Guida ai bonus TV/decoder: requisiti, compatibilità e documenti

Una guida chiara per orientarsi tra bonus TV e decoder: requisiti, standard tecnici, dispositivi compatibili e documenti indispensabili.

Guida ai bonus TV/decoder: requisiti, compatibilità e documenti

Bonus TV e decoder: requisiti, dispositivi e documenti

I bonus TV/decoder sono misure pensate per favorire l’adeguamento degli impianti domestici ai nuovi standard televisivi e per sostenere famiglie e persone che necessitano di un set-top box o di un televisore compatibile. Questa guida spiega in modo sistematico quali sono i requisiti tipici, quali dispositivi risultano idonei e quali documenti conviene preparare, così da evitare imprevisti al momento della richiesta o dell’acquisto.

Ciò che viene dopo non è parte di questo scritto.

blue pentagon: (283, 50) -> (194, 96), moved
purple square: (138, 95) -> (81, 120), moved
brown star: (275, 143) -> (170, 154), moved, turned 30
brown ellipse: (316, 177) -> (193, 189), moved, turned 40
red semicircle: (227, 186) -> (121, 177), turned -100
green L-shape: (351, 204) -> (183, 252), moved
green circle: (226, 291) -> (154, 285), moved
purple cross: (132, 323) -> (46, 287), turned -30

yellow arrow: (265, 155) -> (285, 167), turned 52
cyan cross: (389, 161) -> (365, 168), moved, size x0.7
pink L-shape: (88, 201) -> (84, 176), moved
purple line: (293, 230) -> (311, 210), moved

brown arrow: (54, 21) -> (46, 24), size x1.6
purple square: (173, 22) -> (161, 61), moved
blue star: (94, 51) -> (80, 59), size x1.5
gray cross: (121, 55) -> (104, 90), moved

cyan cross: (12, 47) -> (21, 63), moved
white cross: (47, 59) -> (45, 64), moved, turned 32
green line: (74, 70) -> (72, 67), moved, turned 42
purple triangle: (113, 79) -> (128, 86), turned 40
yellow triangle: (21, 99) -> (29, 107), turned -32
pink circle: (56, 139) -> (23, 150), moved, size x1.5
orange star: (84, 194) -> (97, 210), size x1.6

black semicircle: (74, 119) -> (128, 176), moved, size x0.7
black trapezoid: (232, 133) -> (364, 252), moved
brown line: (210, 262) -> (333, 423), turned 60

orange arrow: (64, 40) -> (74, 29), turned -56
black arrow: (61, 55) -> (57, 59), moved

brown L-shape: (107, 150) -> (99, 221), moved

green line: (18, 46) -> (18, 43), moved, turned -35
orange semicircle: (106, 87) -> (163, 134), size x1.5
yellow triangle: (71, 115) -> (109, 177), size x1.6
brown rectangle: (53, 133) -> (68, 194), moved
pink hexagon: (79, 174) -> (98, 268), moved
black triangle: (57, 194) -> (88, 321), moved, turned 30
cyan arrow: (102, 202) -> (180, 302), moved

Il tema è rilevante perché la ricezione dei canali dipende dalla compatibilità con DVB-T2 e con il codec HEVC. Comprendere differenze e casi d’uso aiuta a scegliere tra un TV con tuner integrato e un decoder esterno. L’articolo segue un percorso pratico: requisiti generali, confronto degli standard, checklist dei documenti e una tabella di scenari per guidare la decisione d’acquisto.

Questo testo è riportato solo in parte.